■ **To do**
Type the entries again, word for word.

Items from a data source
----

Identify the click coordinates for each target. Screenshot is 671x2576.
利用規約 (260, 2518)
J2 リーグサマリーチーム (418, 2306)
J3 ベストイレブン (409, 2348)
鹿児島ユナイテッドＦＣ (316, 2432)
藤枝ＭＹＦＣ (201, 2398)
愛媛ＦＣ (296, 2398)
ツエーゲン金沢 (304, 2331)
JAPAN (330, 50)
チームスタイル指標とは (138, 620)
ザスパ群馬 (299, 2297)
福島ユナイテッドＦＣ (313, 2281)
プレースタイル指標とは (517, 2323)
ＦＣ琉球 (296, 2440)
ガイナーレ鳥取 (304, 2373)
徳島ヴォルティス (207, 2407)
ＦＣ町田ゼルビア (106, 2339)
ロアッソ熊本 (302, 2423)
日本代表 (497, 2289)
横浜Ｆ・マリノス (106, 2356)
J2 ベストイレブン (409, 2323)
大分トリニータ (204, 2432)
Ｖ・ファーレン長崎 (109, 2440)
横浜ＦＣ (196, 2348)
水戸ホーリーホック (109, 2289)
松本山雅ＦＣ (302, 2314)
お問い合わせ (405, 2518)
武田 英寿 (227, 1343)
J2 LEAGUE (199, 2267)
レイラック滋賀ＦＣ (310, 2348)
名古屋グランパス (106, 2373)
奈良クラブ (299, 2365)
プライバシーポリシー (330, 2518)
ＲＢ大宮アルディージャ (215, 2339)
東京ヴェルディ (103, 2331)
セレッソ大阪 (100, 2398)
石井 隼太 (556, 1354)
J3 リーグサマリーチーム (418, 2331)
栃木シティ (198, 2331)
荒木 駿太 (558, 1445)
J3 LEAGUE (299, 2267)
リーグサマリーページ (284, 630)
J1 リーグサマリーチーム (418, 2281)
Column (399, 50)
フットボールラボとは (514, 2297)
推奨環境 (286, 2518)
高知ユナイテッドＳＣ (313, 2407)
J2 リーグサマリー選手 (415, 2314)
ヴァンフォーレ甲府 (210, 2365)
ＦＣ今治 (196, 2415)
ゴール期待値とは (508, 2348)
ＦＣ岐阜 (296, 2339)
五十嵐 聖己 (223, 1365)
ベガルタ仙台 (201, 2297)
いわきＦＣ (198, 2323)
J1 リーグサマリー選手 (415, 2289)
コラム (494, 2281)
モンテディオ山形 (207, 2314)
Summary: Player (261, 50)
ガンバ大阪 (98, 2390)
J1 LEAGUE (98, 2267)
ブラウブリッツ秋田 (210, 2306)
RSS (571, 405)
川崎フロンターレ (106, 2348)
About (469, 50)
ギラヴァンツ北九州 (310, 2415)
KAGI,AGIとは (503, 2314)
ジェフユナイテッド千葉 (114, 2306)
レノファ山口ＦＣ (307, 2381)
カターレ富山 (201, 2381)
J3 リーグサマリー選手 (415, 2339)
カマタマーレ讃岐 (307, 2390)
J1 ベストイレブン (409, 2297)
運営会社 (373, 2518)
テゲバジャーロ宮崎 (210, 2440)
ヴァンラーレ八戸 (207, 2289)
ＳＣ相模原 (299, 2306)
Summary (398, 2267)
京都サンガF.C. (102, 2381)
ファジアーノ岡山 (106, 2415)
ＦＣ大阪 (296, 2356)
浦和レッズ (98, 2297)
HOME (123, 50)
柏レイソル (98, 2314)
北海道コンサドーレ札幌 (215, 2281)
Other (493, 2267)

----

■ **Output below**
Identify the click coordinates for each target. Screenshot is 671x2576.
利用規約 (260, 2518)
J2 リーグサマリーチーム (418, 2306)
J3 ベストイレブン (409, 2348)
鹿児島ユナイテッドＦＣ (316, 2432)
藤枝ＭＹＦＣ (201, 2398)
愛媛ＦＣ (296, 2398)
ツエーゲン金沢 (304, 2331)
JAPAN (330, 50)
チームスタイル指標とは (138, 620)
ザスパ群馬 (299, 2297)
福島ユナイテッドＦＣ (313, 2281)
プレースタイル指標とは (517, 2323)
ＦＣ琉球 (296, 2440)
ガイナーレ鳥取 (304, 2373)
徳島ヴォルティス (207, 2407)
ＦＣ町田ゼルビア (106, 2339)
ロアッソ熊本 (302, 2423)
日本代表 (497, 2289)
横浜Ｆ・マリノス (106, 2356)
J2 ベストイレブン (409, 2323)
大分トリニータ (204, 2432)
Ｖ・ファーレン長崎 (109, 2440)
横浜ＦＣ (196, 2348)
水戸ホーリーホック (109, 2289)
松本山雅ＦＣ (302, 2314)
お問い合わせ (405, 2518)
武田 英寿 (227, 1343)
J2 LEAGUE (199, 2267)
レイラック滋賀ＦＣ (310, 2348)
名古屋グランパス (106, 2373)
奈良クラブ (299, 2365)
プライバシーポリシー (330, 2518)
ＲＢ大宮アルディージャ (215, 2339)
東京ヴェルディ (103, 2331)
セレッソ大阪 (100, 2398)
石井 隼太 (556, 1354)
J3 リーグサマリーチーム (418, 2331)
栃木シティ (198, 2331)
荒木 駿太 (558, 1445)
J3 LEAGUE (299, 2267)
リーグサマリーページ (284, 630)
J1 リーグサマリーチーム (418, 2281)
Column (399, 50)
フットボールラボとは (514, 2297)
推奨環境 (286, 2518)
高知ユナイテッドＳＣ (313, 2407)
J2 リーグサマリー選手 (415, 2314)
ヴァンフォーレ甲府 (210, 2365)
ＦＣ今治 (196, 2415)
ゴール期待値とは (508, 2348)
ＦＣ岐阜 (296, 2339)
五十嵐 聖己 (223, 1365)
ベガルタ仙台 (201, 2297)
いわきＦＣ (198, 2323)
J1 リーグサマリー選手 (415, 2289)
コラム (494, 2281)
モンテディオ山形 (207, 2314)
Summary: Player (261, 50)
ガンバ大阪 (98, 2390)
J1 LEAGUE (98, 2267)
ブラウブリッツ秋田 (210, 2306)
RSS (571, 405)
川崎フロンターレ (106, 2348)
About (469, 50)
ギラヴァンツ北九州 (310, 2415)
KAGI,AGIとは (503, 2314)
ジェフユナイテッド千葉 (114, 2306)
レノファ山口ＦＣ (307, 2381)
カターレ富山 (201, 2381)
J3 リーグサマリー選手 (415, 2339)
カマタマーレ讃岐 (307, 2390)
J1 ベストイレブン (409, 2297)
運営会社 (373, 2518)
テゲバジャーロ宮崎 (210, 2440)
ヴァンラーレ八戸 (207, 2289)
ＳＣ相模原 (299, 2306)
Summary (398, 2267)
京都サンガF.C. (102, 2381)
ファジアーノ岡山 (106, 2415)
ＦＣ大阪 (296, 2356)
浦和レッズ (98, 2297)
HOME (123, 50)
柏レイソル (98, 2314)
北海道コンサドーレ札幌 (215, 2281)
Other (493, 2267)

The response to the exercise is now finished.